Cette semaine la presse nous informe qu’ «Orange s’impose dans le cinéma ». L’opérateur télécom a effectivement annoncé qu’il lançait un bouquet  télé à 12 euros par mois axé sur le cinéma et les séries. Diantre ! Un bouquet ! Mais est-ce une fleur pour l’industrie cinématographique ? Dans un article précédent j’avais évoqué la prise de pouvoir de France Télécom sur le Festival de Deauville et l’inquiétude que cela pouvait provoquer chez les passionnés de films. Avec ce nouvel offre, il y a de quoi se faire un peu de mouron.

La préoccupation  d’Orange est assurément plus de concurrencer Canal + et de lui piquer ses clients que d’œuvrer pour la diversité et la qualité des programmes.

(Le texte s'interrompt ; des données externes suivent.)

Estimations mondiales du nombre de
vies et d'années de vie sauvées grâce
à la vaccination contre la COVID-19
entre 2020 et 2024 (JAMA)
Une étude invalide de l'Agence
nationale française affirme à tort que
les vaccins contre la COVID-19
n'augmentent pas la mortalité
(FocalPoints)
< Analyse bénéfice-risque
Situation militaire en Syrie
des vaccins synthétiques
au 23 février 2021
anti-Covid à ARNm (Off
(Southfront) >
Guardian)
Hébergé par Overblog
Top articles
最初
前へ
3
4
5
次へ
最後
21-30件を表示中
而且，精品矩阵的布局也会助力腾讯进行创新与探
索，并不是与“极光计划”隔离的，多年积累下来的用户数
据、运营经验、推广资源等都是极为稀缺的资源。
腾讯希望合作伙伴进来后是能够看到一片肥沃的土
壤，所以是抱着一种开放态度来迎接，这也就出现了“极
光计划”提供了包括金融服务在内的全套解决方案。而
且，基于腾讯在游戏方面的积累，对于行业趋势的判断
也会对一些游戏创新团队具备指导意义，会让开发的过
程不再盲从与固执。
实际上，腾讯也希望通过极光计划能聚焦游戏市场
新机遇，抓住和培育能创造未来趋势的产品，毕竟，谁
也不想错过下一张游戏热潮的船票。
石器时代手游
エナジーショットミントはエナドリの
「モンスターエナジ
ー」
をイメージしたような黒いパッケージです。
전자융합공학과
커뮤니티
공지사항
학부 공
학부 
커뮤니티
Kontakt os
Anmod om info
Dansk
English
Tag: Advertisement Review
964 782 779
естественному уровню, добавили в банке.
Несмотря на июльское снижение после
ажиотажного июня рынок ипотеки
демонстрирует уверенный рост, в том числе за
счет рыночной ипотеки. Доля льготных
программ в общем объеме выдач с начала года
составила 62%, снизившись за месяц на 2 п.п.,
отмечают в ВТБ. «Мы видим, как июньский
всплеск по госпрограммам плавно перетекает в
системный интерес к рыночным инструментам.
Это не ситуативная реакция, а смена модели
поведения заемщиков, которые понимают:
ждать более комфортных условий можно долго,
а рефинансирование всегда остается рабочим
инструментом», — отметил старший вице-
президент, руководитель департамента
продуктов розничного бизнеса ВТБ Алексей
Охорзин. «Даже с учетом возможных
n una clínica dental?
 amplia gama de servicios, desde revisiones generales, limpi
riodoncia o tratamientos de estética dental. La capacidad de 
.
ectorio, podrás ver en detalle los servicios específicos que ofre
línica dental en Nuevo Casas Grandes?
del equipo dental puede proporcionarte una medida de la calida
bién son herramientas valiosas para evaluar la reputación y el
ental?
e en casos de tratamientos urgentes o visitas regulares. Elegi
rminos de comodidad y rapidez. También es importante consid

Xavier Couture, le représentant de l’opérateur, et ancien de Canal+  a proclamé solennellement : « ce n’est pas de la télévision, c’est plus que de la télévision ». Oui, mais ce n’est pas du cinéma, monsieur le directeur des programmes. Votre ambition est de diffuser un maximum de contenus par le biais de tous les tuyaux possibles : téléviseur, ordinateur et téléphone mobile et ainsi d’engranger 100 000 clients fin 2009. Mais il y a un problème, vous le dîtes vous-même, c’est « l’accès aux œuvres » et vous avez grand peine à trouver un accord avec le cinéma. Le souci c’est comment acheter les gens de cinéma et de savoir à quel prix ils vont lâcher.

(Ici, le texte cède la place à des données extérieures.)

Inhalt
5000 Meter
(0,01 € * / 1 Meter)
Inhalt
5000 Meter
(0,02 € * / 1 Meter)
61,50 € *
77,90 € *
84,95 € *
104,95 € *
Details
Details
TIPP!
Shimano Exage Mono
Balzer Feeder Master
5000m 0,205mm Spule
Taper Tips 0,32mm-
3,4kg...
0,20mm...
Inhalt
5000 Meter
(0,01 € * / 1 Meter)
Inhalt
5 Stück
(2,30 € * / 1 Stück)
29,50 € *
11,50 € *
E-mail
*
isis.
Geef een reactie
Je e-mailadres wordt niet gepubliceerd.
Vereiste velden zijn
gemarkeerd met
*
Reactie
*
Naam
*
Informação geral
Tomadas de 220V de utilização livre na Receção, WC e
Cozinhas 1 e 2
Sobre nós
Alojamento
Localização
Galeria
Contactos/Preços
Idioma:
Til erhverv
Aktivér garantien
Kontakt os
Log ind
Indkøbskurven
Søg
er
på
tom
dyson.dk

Autre motif d’inquiétude, la programmation ne prévoit pas de séparer le cinéma des séries. Mélange des genres. Il n’est pas question de hiérarchie, bien sur. Ni de dire tel type de film est mieux, ou plus noble. Je l’ai déjà dit, un film pour grand écran ne se conçoit pas comme un film pour écran, disons, moyen. Encore moins pour écran de poche. A quoi vont ressembler les films de cinéma que seront produits pour s’adapter à toutes les tailles d’écran ? Est-ce que tous les récits peuvent s’adapter à tous les modes de diffusion à la fois ? Ne risque-t-on pas d’aller vers une confusion totale et la disparition des spécificités de chaque « contenu » ?
C’est sans doute l’histoire qui veut ça, mais j’ai peur que le cinéma soit bien mal parti.

Alors arrêtons de clamer qu’Orange s’impose dans le cinéma et rectifions en prévenant qu’Orange tente d’imposer son cinéma, ou plutôt ses contenus, comme Canal + l’a fait en d’autres temps.